The case centers around Google’s implementation of Java in its Android mobile operating system. Google claims that it coded the language from scratch and only kept the APIs the same to ensure compatibility. Google says that this is a fair use but Oracle holds that it’s an infringement. The case reached a jury in 2012 but it was deadlocked on the issue of fair use. Now, after a series of appeals that ruled APIs are copyrightable, the matter is back before a jury for the second time.
In their closing arguments, both sides restated their case. Google argued that it built Android from scratch and only adapted technology from open sources while Oracle claims that thousands of lines of code were copied and that Google used them to gain an unfair advantage over them in the marketplace. There is no way of knowing how long the jury will deliberate but, if it doesn’t find that Google’s use was a fair use, it will have to award damages, of which Oracle is asking for nearly $9 billion.
Next up today, Corinne Reichert at ZDNet reports that, in Australia, Communications Minister Senator Mitch Fifield has said that the government has no intentions of adopting recommendations made by the Productivity Commission that would have greatly shortened the term of copyright and also limited import controls on books.

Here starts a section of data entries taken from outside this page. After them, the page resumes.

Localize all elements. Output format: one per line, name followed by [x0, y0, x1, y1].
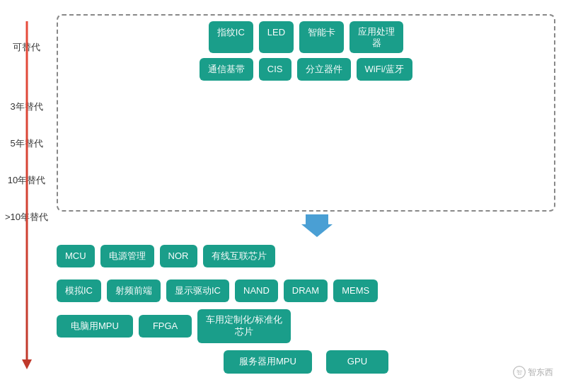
replaceable-row1: 指纹IC LED 智能卡 应用处理器 — [65, 21, 547, 53]
chip-display-driver: 显示驱动IC — [166, 279, 229, 302]
watermark: 智 智东西 — [512, 365, 553, 379]
chip-wired-chip: 有线互联芯片 — [203, 245, 275, 267]
year5-section: 模拟IC 射频前端 显示驱动IC NAND DRAM MEMS — [57, 275, 555, 306]
chip-discrete: 分立器件 — [297, 58, 351, 81]
chip-nor: NOR — [160, 245, 197, 267]
replaceable-section: 指纹IC LED 智能卡 应用处理器 通信基带 CIS 分立器件 WiFi/蓝牙 — [57, 14, 555, 212]
year10-section: 电脑用MPU FPGA 车用定制化/标准化芯片 — [57, 309, 555, 343]
chip-nand: NAND — [235, 279, 278, 302]
chip-car-custom: 车用定制化/标准化芯片 — [197, 309, 291, 343]
chip-mcu: MCU — [57, 245, 95, 267]
down-arrow-wrapper — [78, 214, 555, 237]
chip-rf-frontend: 射频前端 — [107, 279, 161, 302]
content-area: 指纹IC LED 智能卡 应用处理器 通信基带 CIS 分立器件 WiFi/蓝牙… — [53, 7, 566, 385]
main-container: 可替代 3年替代 5年替代 10年替代 >10年替代 指纹IC LED 智能卡 — [0, 0, 566, 392]
chip-wifi-bt: WiFi/蓝牙 — [357, 58, 413, 81]
axis-line — [25, 21, 28, 364]
year3-section: MCU 电源管理 NOR 有线互联芯片 — [57, 240, 555, 272]
left-axis: 可替代 3年替代 5年替代 10年替代 >10年替代 — [0, 7, 53, 385]
svg-text:智: 智 — [516, 369, 522, 376]
chip-led: LED — [259, 21, 294, 53]
replaceable-row2: 通信基带 CIS 分立器件 WiFi/蓝牙 — [65, 58, 547, 81]
year10plus-section: 服务器用MPU GPU — [57, 346, 555, 378]
arrow-head — [301, 224, 333, 237]
down-arrow-shape — [301, 214, 333, 237]
chip-app-processor: 应用处理器 — [350, 21, 403, 53]
watermark-icon: 智 — [512, 365, 526, 379]
axis-arrow — [22, 359, 32, 369]
chip-analog-ic: 模拟IC — [57, 279, 101, 302]
chip-pc-mpu: 电脑用MPU — [57, 315, 133, 338]
chip-mems: MEMS — [333, 279, 378, 302]
chip-gpu: GPU — [326, 350, 388, 373]
chip-cis: CIS — [259, 58, 291, 81]
chip-server-mpu: 服务器用MPU — [224, 350, 312, 373]
chip-fpga: FPGA — [139, 315, 192, 338]
chip-power-mgmt: 电源管理 — [100, 245, 154, 267]
chip-dram: DRAM — [284, 279, 328, 302]
watermark-text: 智东西 — [528, 367, 553, 379]
chip-fingerprint-ic: 指纹IC — [209, 21, 253, 53]
arrow-stem — [306, 214, 328, 224]
chip-comm-baseband: 通信基带 — [200, 58, 253, 81]
chip-smartcard: 智能卡 — [299, 21, 344, 53]
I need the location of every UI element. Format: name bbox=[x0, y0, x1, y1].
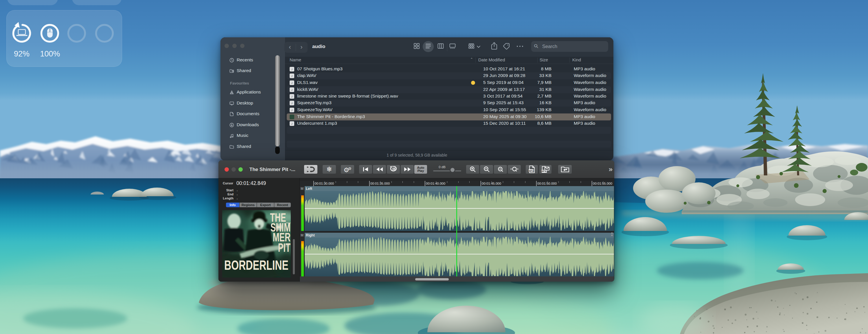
svg-text:00:01:40.000: 00:01:40.000 bbox=[426, 182, 445, 185]
svg-text:M: M bbox=[301, 233, 304, 237]
svg-text:00:01:55.000: 00:01:55.000 bbox=[593, 182, 612, 185]
svg-text:92%: 92% bbox=[14, 50, 30, 58]
svg-text:00:01:45.000: 00:01:45.000 bbox=[482, 182, 501, 185]
svg-text:Right: Right bbox=[306, 233, 315, 237]
svg-text:00:01:30.000: 00:01:30.000 bbox=[314, 182, 334, 185]
svg-text:M: M bbox=[301, 187, 304, 191]
svg-text:PIT: PIT bbox=[278, 241, 290, 254]
svg-text:MP3: MP3 bbox=[541, 170, 546, 173]
svg-text:00:01:35.000: 00:01:35.000 bbox=[370, 182, 390, 185]
svg-text:00:01:50.000: 00:01:50.000 bbox=[537, 182, 557, 185]
svg-text:Left: Left bbox=[306, 187, 312, 191]
svg-text:MP3: MP3 bbox=[529, 170, 533, 172]
svg-text:100%: 100% bbox=[40, 50, 60, 58]
svg-text:BORDERLINE: BORDERLINE bbox=[224, 257, 288, 273]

The Intellectual Property Arrangements: Productivity Commission Draft Report leaked from the Productivity Commission and encouraged sweeping changes in the nation’s intellectual property law including limiting the copyright on books to 15-25 years after publication, greatly expanding fair dealing exemptions and expanding safe harbor to include cloud and streaming services among others.
Many of the changes were widely decried by creators, in particular authors, who said that they would result in a “brain drain” within the country. However, Fifield has assured creators that they have no intention of moving forward with the proposal, showcasing recent site blocking legislation as a sign of the government’s strong commitment to copyright.
Finally today, the BBC is reporting that an anti-piracy update for the Oculus virtual reality system has been defeated within one day of its release, casting doubts on the platform’s ability to secure the software written for it.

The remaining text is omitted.